- **WHAT TO PRODUCE**
Output all of the data below without changing a word, and exclude the pictures.
---- DATA SHOWN
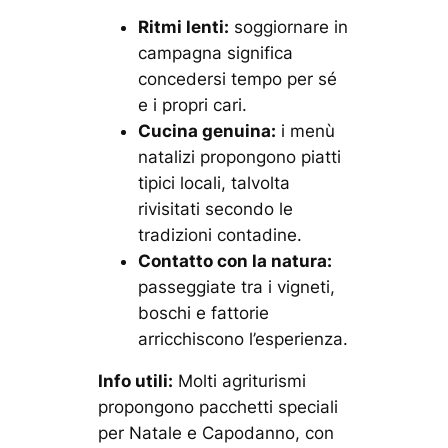
Ritmi lenti:
soggiornare in
campagna significa
concedersi tempo per sé
e i propri cari.
Cucina genuina:
i menù
natalizi propongono piatti
tipici locali, talvolta
rivisitati secondo le
tradizioni contadine.
Contatto con la natura:
passeggiate tra i vigneti,
boschi e fattorie
arricchiscono l’esperienza.
Info utili:
Molti agriturismi
propongono pacchetti speciali
per Natale e Capodanno, con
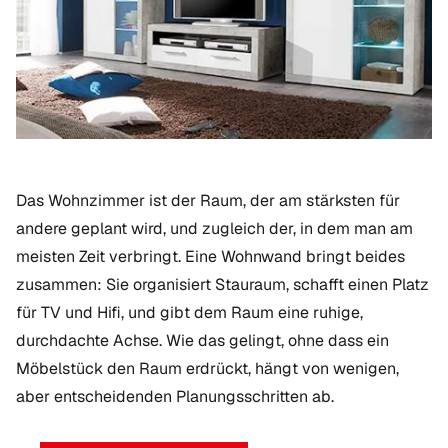
Das Wohnzimmer ist der Raum, der am stärksten für
andere geplant wird, und zugleich der, in dem man am
meisten Zeit verbringt. Eine Wohnwand bringt beides
zusammen: Sie organisiert Stauraum, schafft einen Platz
für TV und Hifi, und gibt dem Raum eine ruhige,
durchdachte Achse. Wie das gelingt, ohne dass ein
Möbelstück den Raum erdrückt, hängt von wenigen,
aber entscheidenden Planungsschritten ab.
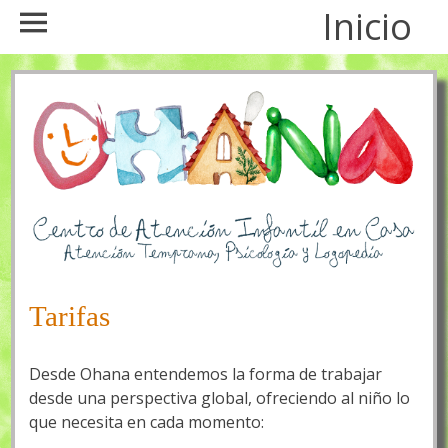
Inicio
Tarifas
Desde Ohana entendemos la forma de trabajar
desde una perspectiva global, ofreciendo al niño lo
que necesita en cada momento:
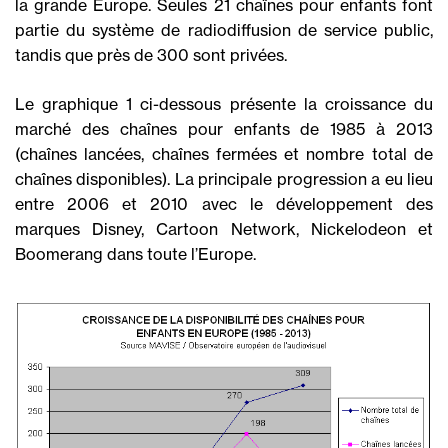
la grande Europe. Seules 21 chaînes pour enfants font
partie du système de radiodiffusion de service public,
tandis que près de 300 sont privées.
Le graphique 1 ci-dessous présente la croissance du
marché des chaînes pour enfants de 1985 à 2013
(chaînes lancées, chaînes fermées et nombre total de
chaînes disponibles). La principale progression a eu lieu
entre 2006 et 2010 avec le développement des
marques Disney, Cartoon Network, Nickelodeon et
Boomerang dans toute l’Europe.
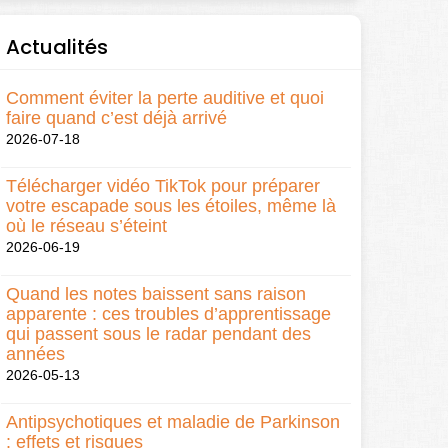
Actualités
Comment éviter la perte auditive et quoi
faire quand c’est déjà arrivé
2026-07-18
Télécharger vidéo TikTok pour préparer
votre escapade sous les étoiles, même là
où le réseau s’éteint
2026-06-19
Quand les notes baissent sans raison
apparente : ces troubles d’apprentissage
qui passent sous le radar pendant des
années
2026-05-13
Antipsychotiques et maladie de Parkinson
: effets et risques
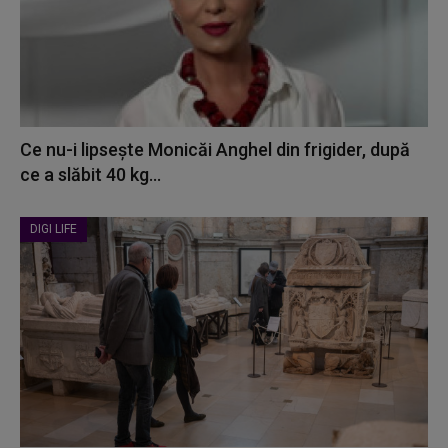
Ce nu-i lipsește Monicăi Anghel din frigider, după
ce a slăbit 40 kg...
DIGI LIFE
--------
- **OUTPUT OF THE TASK**
Ritmi lenti:
soggiornare in
campagna significa
concedersi tempo per sé
e i propri cari.
Cucina genuina:
i menù
natalizi propongono piatti
tipici locali, talvolta
rivisitati secondo le
tradizioni contadine.
Contatto con la natura:
passeggiate tra i vigneti,
boschi e fattorie
arricchiscono l’esperienza.
Info utili:
Molti agriturismi
propongono pacchetti speciali
per Natale e Capodanno, con
Das Wohnzimmer ist der Raum, der am stärksten für
andere geplant wird, und zugleich der, in dem man am
meisten Zeit verbringt. Eine Wohnwand bringt beides
zusammen: Sie organisiert Stauraum, schafft einen Platz
für TV und Hifi, und gibt dem Raum eine ruhige,
durchdachte Achse. Wie das gelingt, ohne dass ein
Möbelstück den Raum erdrückt, hängt von wenigen,
aber entscheidenden Planungsschritten ab.
Inicio
Tarifas
Desde Ohana entendemos la forma de trabajar
desde una perspectiva global, ofreciendo al niño lo
que necesita en cada momento:
la grande Europe. Seules 21 chaînes pour enfants font
partie du système de radiodiffusion de service public,
tandis que près de 300 sont privées.
Le graphique 1 ci-dessous présente la croissance du
marché des chaînes pour enfants de 1985 à 2013
(chaînes lancées, chaînes fermées et nombre total de
chaînes disponibles). La principale progression a eu lieu
entre 2006 et 2010 avec le développement des
marques Disney, Cartoon Network, Nickelodeon et
Boomerang dans toute l’Europe.
Actualités
Comment éviter la perte auditive et quoi
faire quand c’est déjà arrivé
2026-07-18
Télécharger vidéo TikTok pour préparer
votre escapade sous les étoiles, même là
où le réseau s’éteint
2026-06-19
Quand les notes baissent sans raison
apparente : ces troubles d’apprentissage
qui passent sous le radar pendant des
années
2026-05-13
Antipsychotiques et maladie de Parkinson
: effets et risques
Ce nu-i lipsește Monicăi Anghel din frigider, după
ce a slăbit 40 kg...
DIGI LIFE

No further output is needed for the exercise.